== Source data ==
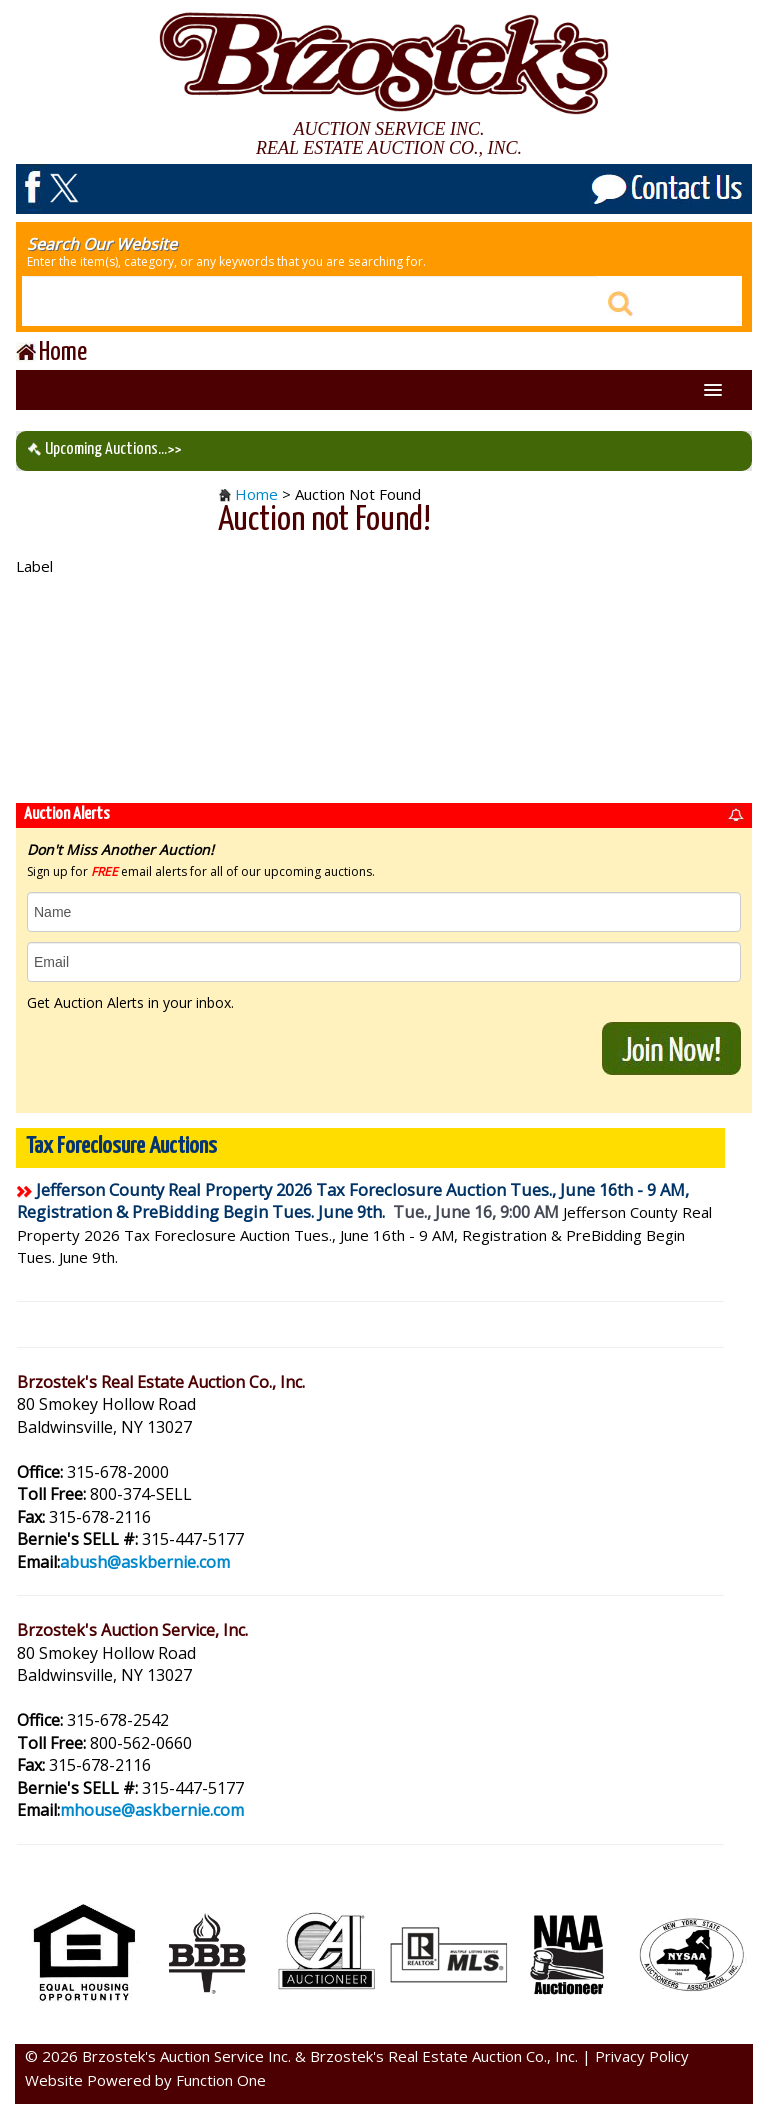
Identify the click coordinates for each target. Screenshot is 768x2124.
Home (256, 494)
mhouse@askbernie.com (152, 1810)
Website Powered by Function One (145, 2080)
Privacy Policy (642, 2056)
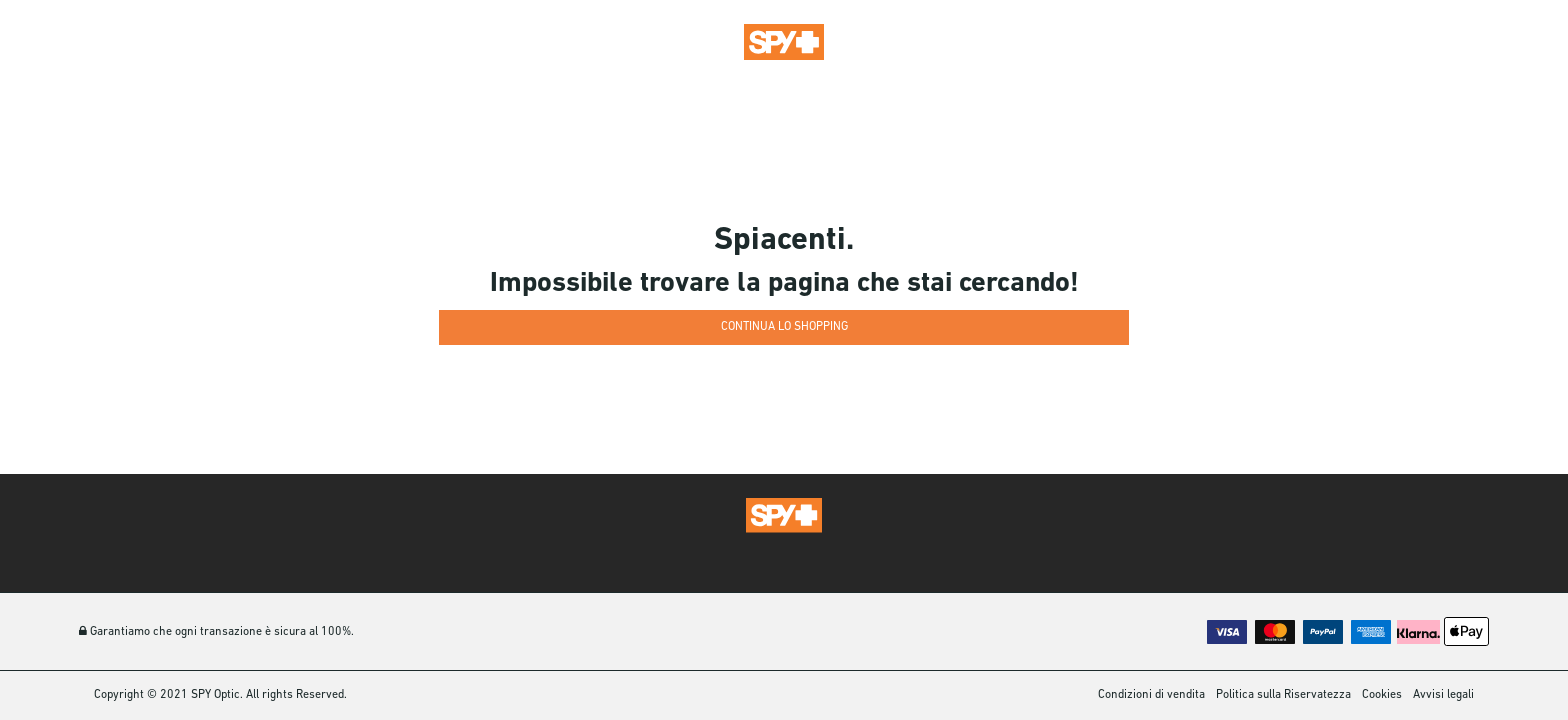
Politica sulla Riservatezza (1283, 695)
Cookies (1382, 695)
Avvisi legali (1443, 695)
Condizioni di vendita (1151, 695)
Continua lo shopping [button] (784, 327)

== What to produce ==
For every record above, repeat the text exactly and omit any picture.

== Answer area ==
Identify the click coordinates for each target. Screenshot is 768x2124.
Home (256, 494)
mhouse@askbernie.com (152, 1810)
Website Powered by Function One (145, 2080)
Privacy Policy (642, 2056)
Politica sulla Riservatezza (1283, 695)
Cookies (1382, 695)
Avvisi legali (1443, 695)
Condizioni di vendita (1151, 695)
Continua lo shopping [button] (784, 327)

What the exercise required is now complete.